Maybe you know him, maybe you don’t, as he just moved to the area a couple of years ago, but Brian Geraghty brought his family to Avoca after 20 years as a Marine. After serving from 1998 to 2018, Brian retired and moved back to his home state to raise his kids and live near his wife’s family. Geraghty mentioned he’s happy to be in Avoca with his wife Steph, and his kids, Caden (13), Cole(11), and Hailey(7).
He told me that he decided to be a Marine because he wanted to do something different than what everyone else was doing! He certainly did that! While in the military, he did Signals Intelligence. We could ask him what that means exactly but I’m guessing it’s one of those, “I could tell you but then I’d have to kill you” stories! Lol.
While serving, he was stationed in Hawaii, Colorado, Virginia, and North Carolina but he happened to be in Australia at the time of 9/11. However, his story is one of actively being involved after it. To be truthful, I had to use his words because they tell the story first-hand in a way I never could.
“When 9/11 happened, I was a Corporal on my first deployment with the 15th Marine Expeditionary Unit (MEU). I had only been serving for 3 years. I was hanging out in a bar in Darwin, Australia, well past midnight. Almost like a movie, they cut the music and the Australian DJ said all Marines and sailors needed to immediately report back to their ships. We all thought it was a joke and they had to force us to leave. When we were walking back to the ship we saw news stories on the TVs and realized what had happened. Chaos ensued and Marines and sailors started running back to the ship. We departed immediately the next morning, steaming toward the Middle East. They actually had to cross deck sailors and Marines because in the chaos, many ended up on the wrong ships. A little more than a month passed, and we waited for the US government to figure out what to do. Then, suddenly, decisions were made and things moved very quickly. We all felt numb as we found ourselves test firing our weapons on the side of the ship and boarding helicopters for the recon and surveillance elements to insert into Pakistan. I distinctly remember when our helo rotated to take off, all of the Navy flight crew saluted us.

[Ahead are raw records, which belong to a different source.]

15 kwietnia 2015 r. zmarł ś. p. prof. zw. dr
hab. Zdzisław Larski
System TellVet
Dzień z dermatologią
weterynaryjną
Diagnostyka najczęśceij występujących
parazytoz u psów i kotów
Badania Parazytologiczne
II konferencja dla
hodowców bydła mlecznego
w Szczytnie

We headed out for the first major combat since Desert Storm. After we landed, we prepared a foothold for operations in Afghanistan. We inserted into Afghanistan in November to take our first objection: Camp Rhino and then Kandahar Airfield. From then on, serving in the military was completely different. That pinnacle moment changed everything and the rest of my career…we were in war.”
I don’t know that any of us that are civilians can possibly know what all that implied, but we all can be thankful for people like Brian who choose to serve our country, one who told me he learned the value of hard work and the dedication to a fellow brother in arms.
Even now, Retired MSgt. Geraghty travels all over the US working as a contractor for the military and proclaims that the greatest blessing of being a Marine was serving others, realizing the importance of family, and gaining many friendships. So it is no surprise that he encourages all Americans to “work together to achieve our common goals because it is more effective than letting our enemies gain the advantage.”
As we continue to hear about a country divided, think about the men and women like Brian who live right down the street that put our needs above their own and serve our country. Every last one of them have told me the same thing: this is the greatest country.
With that, I say “Welcome to Pott. Co, Brian! Thank you for your service, and we sure are glad you’re here!”